I’d say, “Let’s hope so.” Let’s not cut any SEIU jobs. These union
workers presumably have benefits arising from their jobs. They have families
they provide for with their wages and benefits. Thus, when you look deeply into
this, they and their families are actually contributing to keeping government
costs down. If anyone needs job security, it’s service workers. If they have
their jobs eliminated, they will not be temporarily inconvenienced. They will
be financially devastated. They will be forced to line up alongside all the
other indigents at the free hospitals and health-care facilities because they
no longer have insurance or incomes. What then? More patients coming to places
that employ fewer service employees. Who is going to take care of them? Who
is going to clean up after everyone who’s still employed goes home?

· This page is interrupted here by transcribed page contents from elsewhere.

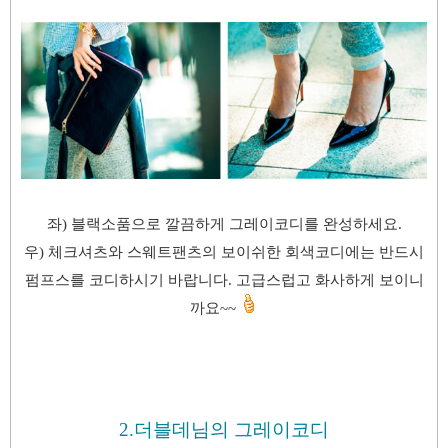
좌) 블랙소품으로 깔끔하게 그레이코디를 완성하세요.
우) 체크셔츠와 스웨트팬츠의 보이쉬한 회색코디에는 반드시
펌프스를 코디하시기 바랍니다.
고급스럽고 화사하게 보이니
까요~~
2.더블데님의 그레이코디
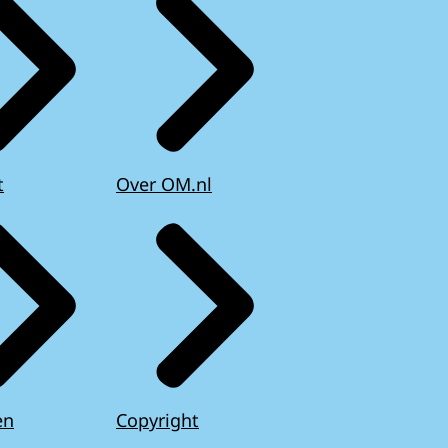
t
Over OM.nl
en
Copyright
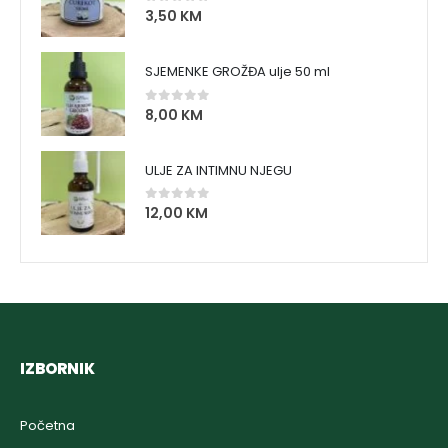
3,50
KM
0
out of 5
SJEMENKE GROŽĐA ulje 50 ml
8,00
KM
0
out of 5
ULJE ZA INTIMNU NJEGU
12,00
KM
0
out of 5
IZBORNIK
Početna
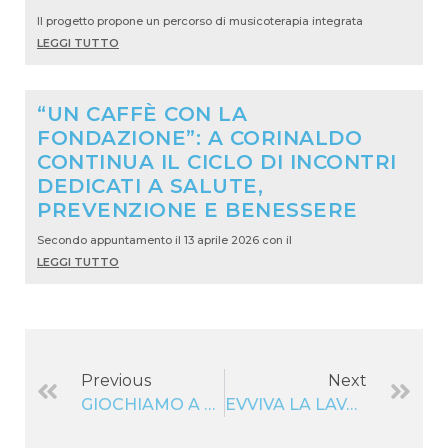
Il progetto propone un percorso di musicoterapia integrata
LEGGI TUTTO
“UN CAFFÈ CON LA
FONDAZIONE”: A CORINALDO
CONTINUA IL CICLO DI INCONTRI
DEDICATI A SALUTE,
PREVENZIONE E BENESSERE
Secondo appuntamento il 13 aprile 2026 con il
LEGGI TUTTO
Previous
Next
GIOCHIAMO A FILA A TRE
EVVIVA LA LAVANDA!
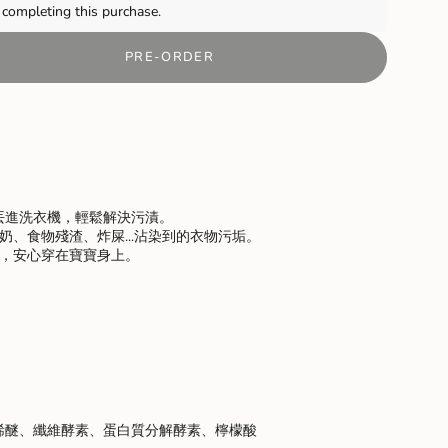
completing this purchase.
PRE-ORDER
/丟進洗衣機，輕鬆解決污漬。
奶、食物殘渣、炸屎...沾染到的衣物污垢。
上，安心穿在寶寶身上。
nts
烯醚、纖維酵素、蛋白質分解酵素、檸檬酸
m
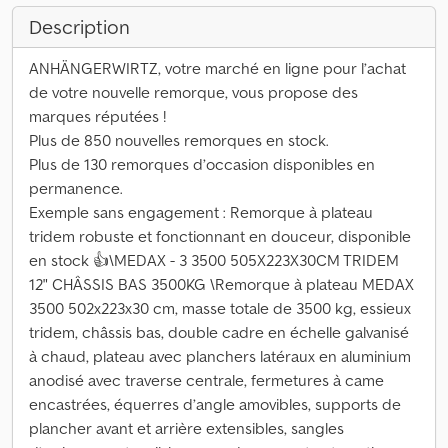
Description
ANHÄNGERWIRTZ, votre marché en ligne pour l’achat
de votre nouvelle remorque, vous propose des
marques réputées !
Plus de 850 nouvelles remorques en stock.
Plus de 130 remorques d’occasion disponibles en
permanence.
Exemple sans engagement : Remorque à plateau
tridem robuste et fonctionnant en douceur, disponible
en stock 👍\MEDAX - 3 3500 505X223X30CM TRIDEM
12" CHÂSSIS BAS 3500KG \Remorque à plateau MEDAX
3500 502x223x30 cm, masse totale de 3500 kg, essieux
tridem, châssis bas, double cadre en échelle galvanisé
à chaud, plateau avec planchers latéraux en aluminium
anodisé avec traverse centrale, fermetures à came
encastrées, équerres d’angle amovibles, supports de
plancher avant et arrière extensibles, sangles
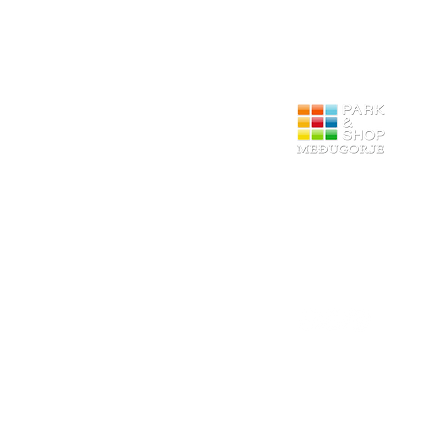
12 godina s vam
shopping with pleasure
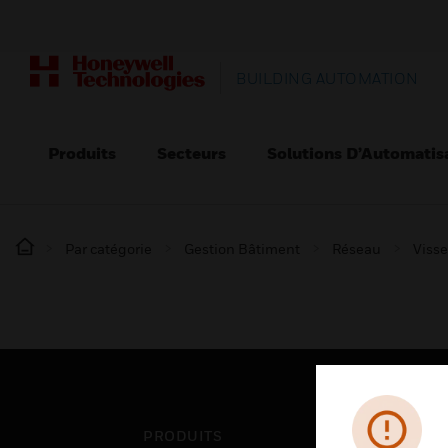
BUILDING AUTOMATION
Produits
Secteurs
Solutions D’Automatis
Par catégorie
Gestion Bâtiment
Réseau
Viss
PRODUITS
SEC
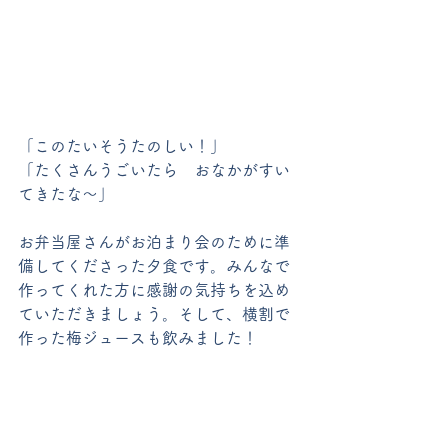
「このたいそうたのしい！」
「たくさんうごいたら　おなかがすい
てきたな～」
お弁当屋さんがお泊まり会のために準
備してくださった夕食です。みんなで
作ってくれた方に感謝の気持ちを込め
ていただきましょう。そして、横割で
作った梅ジュースも飲みました！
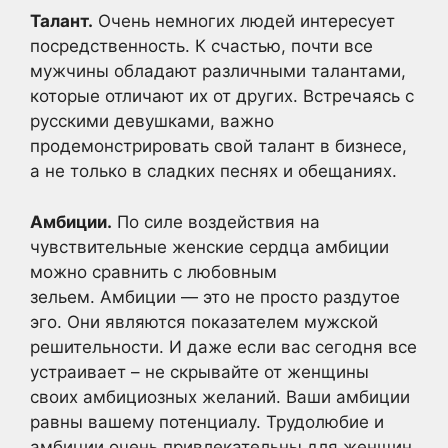
Талант.
Очень немногих людей интересует
посредственность. К счастью, почти все
мужчины обладают различными талантами,
которые отличают их от других. Встречаясь с
русскими девушками, важно
продемонстрировать свой талант в бизнесе,
а не только в сладких песнях и обещаниях.
Амбиции.
По силе воздействия на
чувствительные женские сердца амбиции
можно сравнить с любовным
зельем. Амбиции — это не просто раздутое
эго. Они являются показателем мужской
решительности. И даже если вас сегодня все
устраивает – не скрывайте от женщины
своих амбициозных желаний. Ваши амбиции
равны вашему потенциалу. Трудолюбие и
амбиции очень привлекательны для женщин.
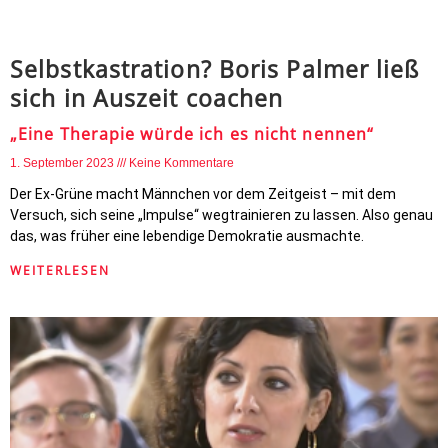
Selbstkastration? Boris Palmer ließ
sich in Auszeit coachen
„Eine Therapie würde ich es nicht nennen“
1. September 2023
Keine Kommentare
Der Ex-Grüne macht Männchen vor dem Zeitgeist – mit dem
Versuch, sich seine „Impulse“ wegtrainieren zu lassen. Also genau
das, was früher eine lebendige Demokratie ausmachte.
WEITERLESEN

In Merry Olde England, the government despised Robin Hood. In 21st-century
America, the government is Robin Hood. The liberal social modus operandi
is “Take from the ‘haves’” (you can’t even call them “rich” anymore, because
“rich” is quickly coming to mean “anyone with a job”) “and give to the ‘have-nots.’”
Marc Cooper would take away the very jobs of the “haves” — making them “have-nots”
— to give a little more to the existing “have-nots.” Which is utterly senseless.

—Jeff Bates
Public school custodian and member of SEIU Local 517M
Owosso, Michigan

 

Marc Cooper, channeling charity hucksters like Sally Struthers, is trying
to shame us with the old socialist lie that “Just pennies a day could save these
wretched folks.” So it’s just the price of a Dodger dog this month, is it? And
what is it next month, Marc? Just another 50 cents a gallon at the pump and,
what the heck, a few more one-time-only $3,500 fees for the privilege of buying
certain cars? Or daring to own a starter home, or build a small business, or
have any other modest success? How much will be enough, Marc?

—Tony Blass
Winnetka

 

MEANS JUSTIFIED

Many thanks to David Ehrenstein for getting, saving and now revealing the
goods on Joseph
Epstein [“Sexual Snobbery,” August 30–September 5]
. When a hit-and-run author
such as Epstein and his claque have so consistently published homophobic sneers
and then tried to cover them up, there’s nothing wrong with turning a book review
into an exposé in order to correct the historical record. On the contrary, there’s
everything right about such a departure from journalistic conventions. Bravo
to Ehrenstein for not forgetting, and not letting us forget.

—William B. Kelley
Chicago, Illinois

 

Correction

A column about next spring’s L.A. city elections [“Autumn
Follies,” September 13–19]
should have said that Tony Cardenas lives within
the boundaries of the newly drawn 6th Council District.